Before prospective homebuyers feel like all is lost, there is some good news. “We’re returning to a more normal market,” Anderton says. “A year ago [around] this time, we had 2,000 or 3,000 homes for sale in the whole state of Utah. Now, there are 9,500 homes for sale on utahrealestate.com.”
On the building side, more residential building permits were issued in 2021 in Utah than any other year in the history of Utah for all things residential—single-family homes, apartments, condos, and townhomes, Anderton says, continuing, “Our housing deficit is declining. It’s swinging back. I wouldn’t classify it as a buyer’s market yet, but it’s definitely not the seller’s market we saw in ‘20 and ‘21.”
In southern Utah, homebuyers experienced similar trends in the last couple of years. “Washington County is one of the fastest growing areas in the country,” says Emily Merkley, CEO of the Washington County Board of Realtors. “It’s super great in terms of employment, outdoor activities—all those things that draw people to Washington County. St. George sees a lot of vacation home/second home purchases, which means local buyers are competing against buyers who have cash. That has slowed a little bit in Washington County, but I don’t see that going away.”
Merkley says the median home price in Washington County in July was $523,000, up 11 percent from July 2021. For buyers in a lower price range, she says, “We still see some properties coming up on the MLS for $300,000 or less.”
Andrea and Greg encourage young homebuyers not to give up hope. They suggest meeting with lenders and realtors early in the process to get an idea of what buyers can qualify for and how much to save for a down payment. They point to FHA loans, which allow first-time homebuyers to qualify with a lower down payment (as low as 3.5 percent of the home’s value) and a lower credit score (580) compared to conventional loans.
They also recommend working with attentive lenders and realtors who can advocate for buyers, asking sellers for concessions like covering part of the closing costs or paying down interest rate points. (Mortgage interest rates reached as high as 16.64 percent in 1981 when inflation was similarly high; so hey, the glass is half-full on today’s 5-6 percent rates.)

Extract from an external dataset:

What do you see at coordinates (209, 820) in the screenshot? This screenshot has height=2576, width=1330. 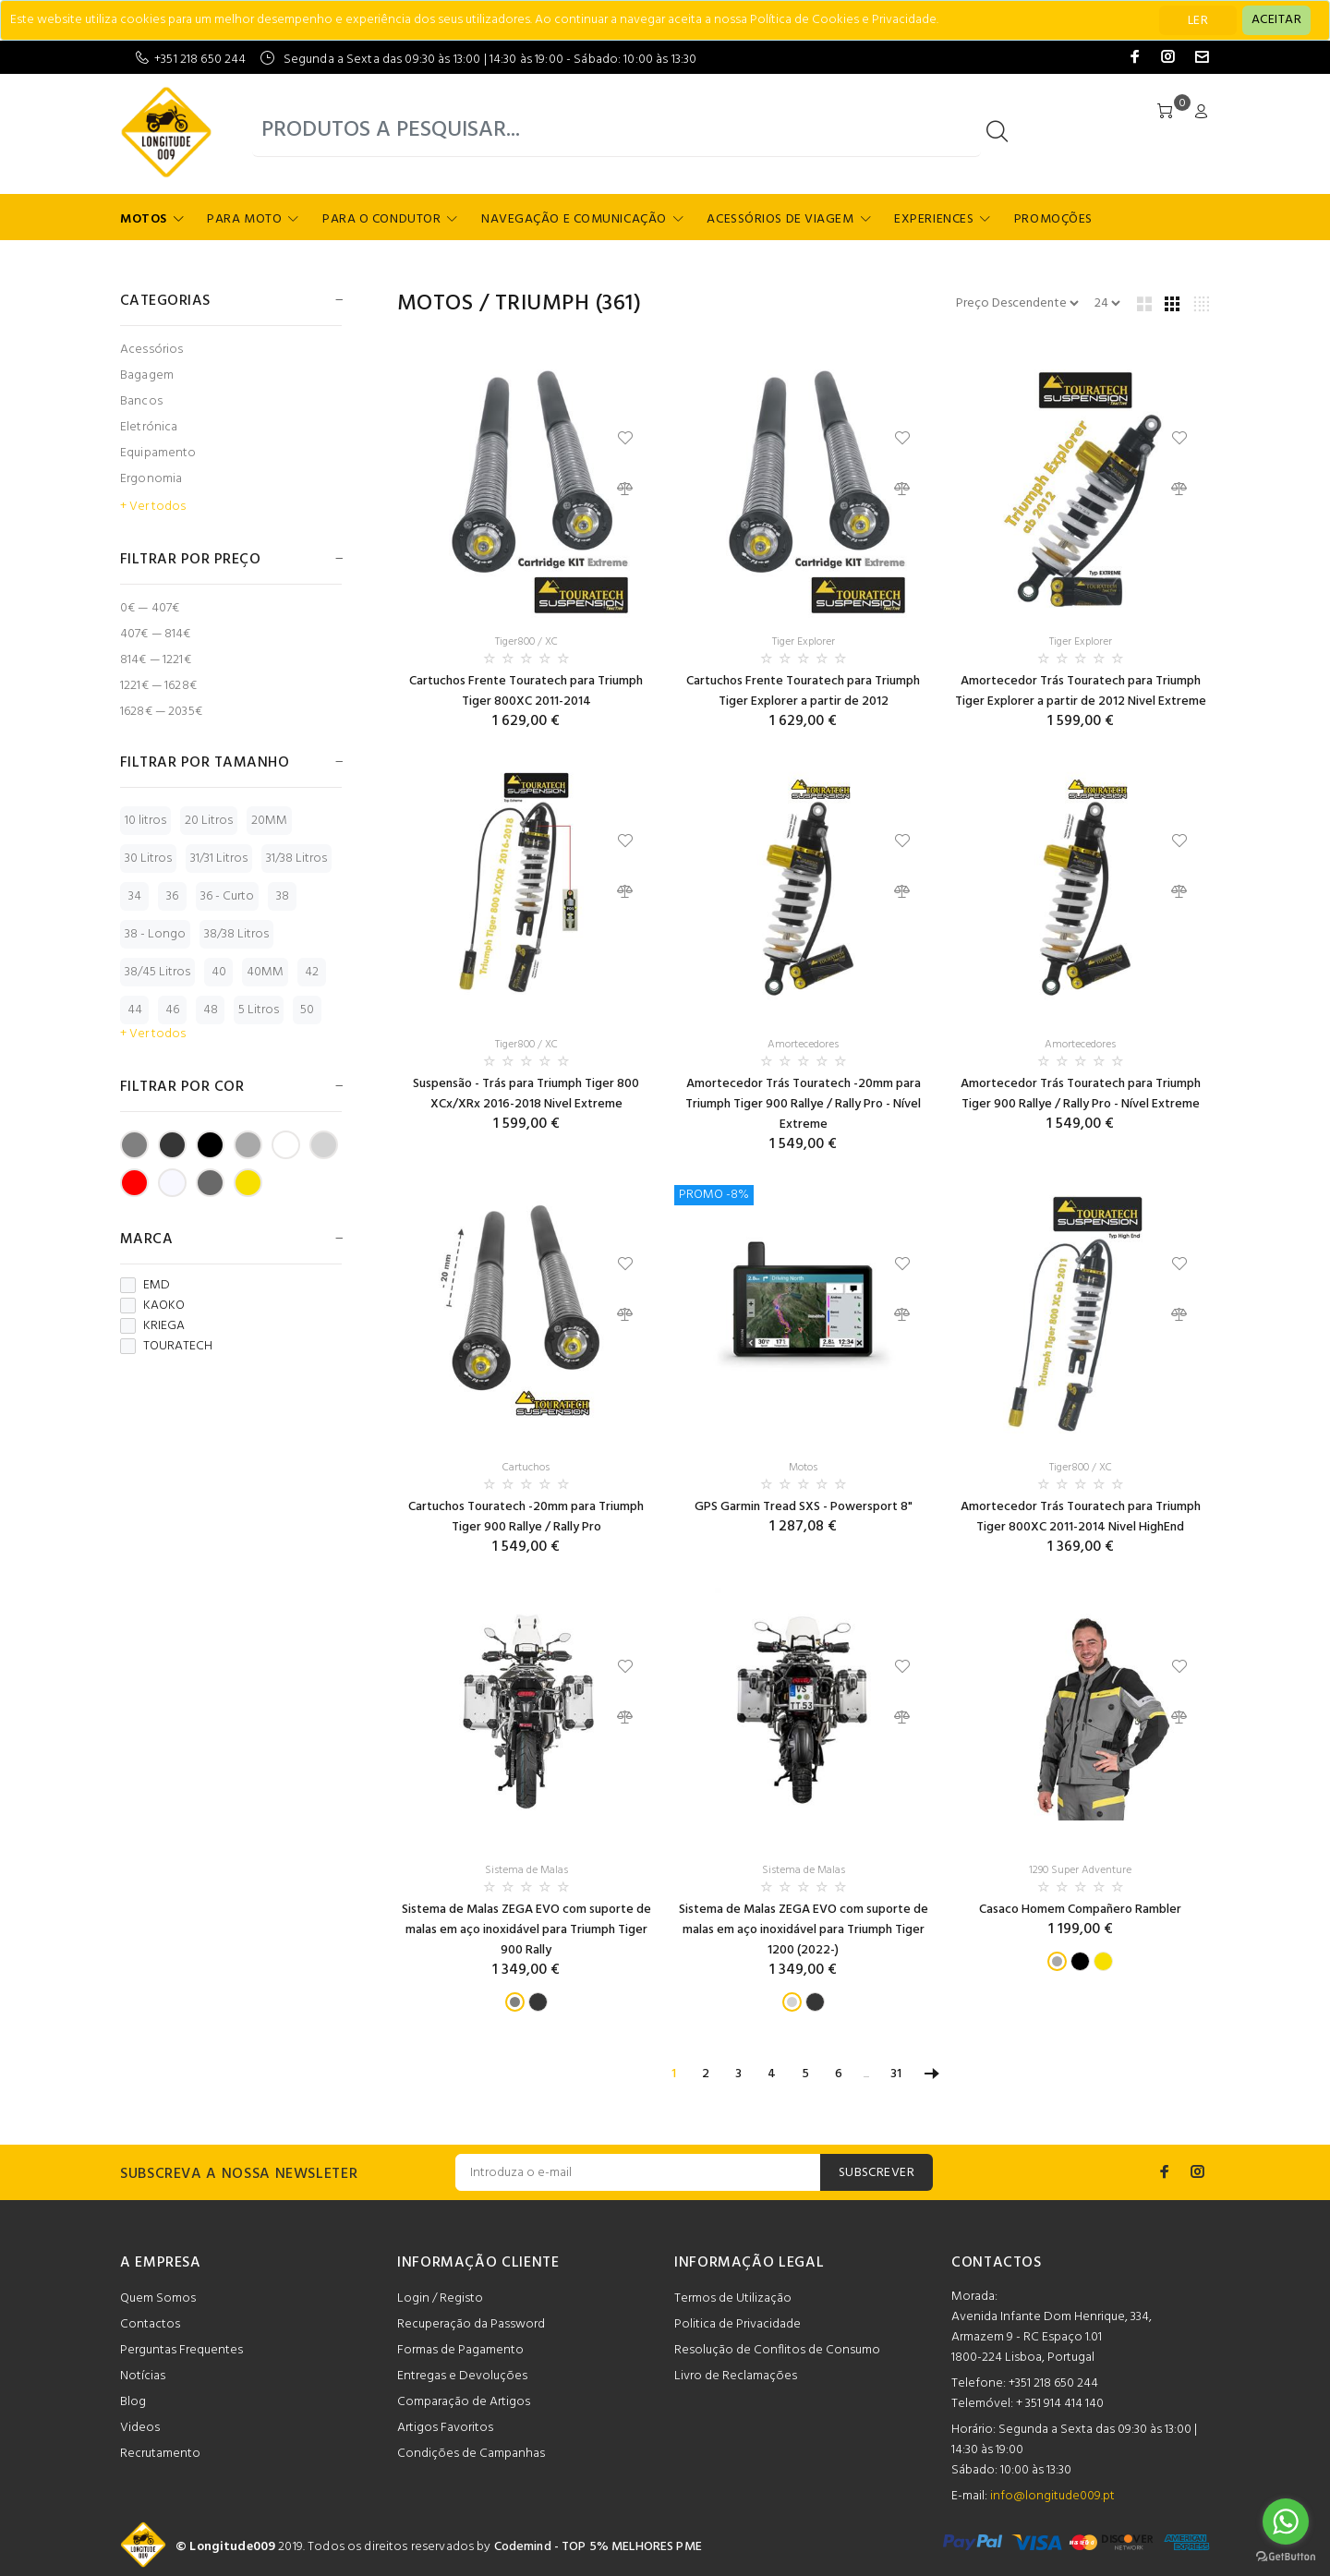 I see `20 Litros` at bounding box center [209, 820].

They also recommend looking at a range of options to fit specific budgets. “If you’re hell-bent on staying on the east side [of the Salt Lake Valley], you’re going to get more of a fixer-upper that’s smaller in square footage and have to do some work on the house,” the Summerhays suggest. “If you’re willing to go to Eagle Mountain or Saratoga Springs, you’re able to get a new house for the same price or close.”
Above all, Andrea says to think of homes in terms of chapters: the condo or townhome followed by the first three-bedroom house, then the house with the sizable backyard and more bedrooms for a growing family, and finally the patio home for the empty-nest years.